Bayesian identification of nonseparable Hamiltonians with multiplicative noise using deep learning and reduced-order modeling
Nicholas Galioto, Harsh Sharma, Boris Kramer, Alex Arkady Gorodetsky
TL;DR
The paper tackles the problem of identifying nonseparable Hamiltonians from noisy data in the presence of multiplicative noise by formulating a structure-preserving Bayesian approach. It combines a Gaussian filter tailored to multiplicative noise with physics-informed parameterization to preserve symplectic structure, and scales to high-dimensional systems via reduced-order modeling and cotangent-lift projections. The authors demonstrate data-efficient learning on Tao’s example, a chaotic double pendulum, and a high-dimensional NLSE discretization, achieving substantial improvements in Hamiltonian accuracy and invariant preservation over standard training objectives.
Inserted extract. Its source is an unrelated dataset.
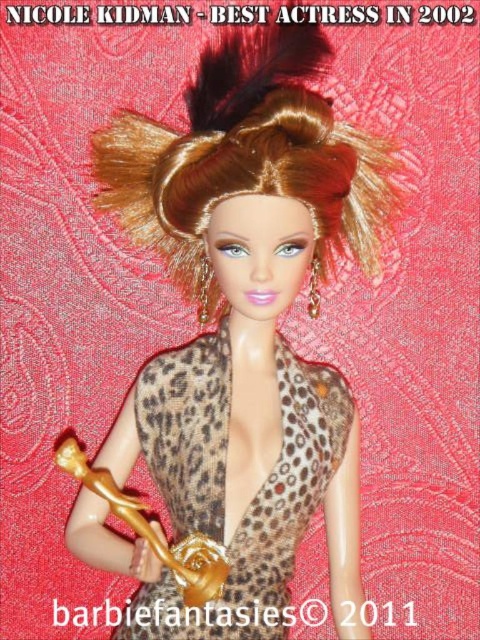 Looking at the doll styled like Nicole Kidman, which object has a greater width between the shiny brown hair at center and the leopard print fabric dress at center?

The shiny brown hair at center has a greater width than the leopard print fabric dress at center.

You are a photographer setting up a shot of the Nicole Kidman doll holding the Oscar statuette. You need to position a spotlight exactly at point (x=205, y=177). Since the spotlight needs to be placed at the same distance as the doll from the camera, will the spotlight be placed correctly if you set it at 95.39 centimeters?

Yes, the spotlight should be placed correctly at 95.39 centimeters because the distance of point (x=205, y=177) from the camera is exactly 95.39 centimeters, matching the required distance for the spotlight placement. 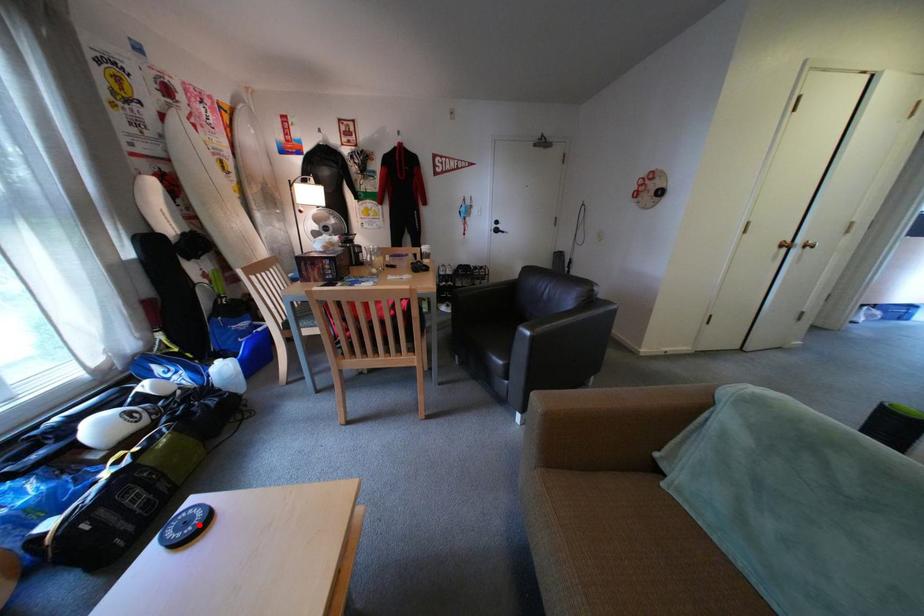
This work enables reliable, physically consistent identification of complex Hamiltonian dynamics from limited, noisy observations, with practical impact for physics-informed forecasting and control of high-dimensional systems.
Abstract
This paper presents a structure-preserving Bayesian approach for learning nonseparable Hamiltonian systems using stochastic dynamic models allowing for statistically-dependent, vector-valued additive and multiplicative measurement noise. The approach is comprised of three main facets. First, we derive a Gaussian filter for a statistically-dependent, vector-valued, additive and multiplicative noise model that is needed to evaluate the likelihood within the Bayesian posterior. Second, we develop a novel algorithm for cost-effective application of Bayesian system identification to high-dimensional systems. Third, we demonstrate how structure-preserving methods can be incorporated into the proposed framework, using nonseparable Hamiltonians as an illustrative system class. We assess the method's performance based on the forecasting accuracy of a model estimated from single-trajectory data. We compare the Bayesian method to a state-of-the-art machine learning method on a canonical nonseparable Hamiltonian model and a chaotic double pendulum model with small, noisy training datasets. The results show that using the Bayesian posterior as a training objective can yield upwards of 724 times improvement in Hamiltonian mean squared error using training data with up to 10% multiplicative noise compared to a standard training objective. Lastly, we demonstrate the utility of the novel algorithm for parameter estimation of a 64-dimensional model of the spatially-discretized nonlinear Schrödinger equation with data corrupted by up to 20% multiplicative noise.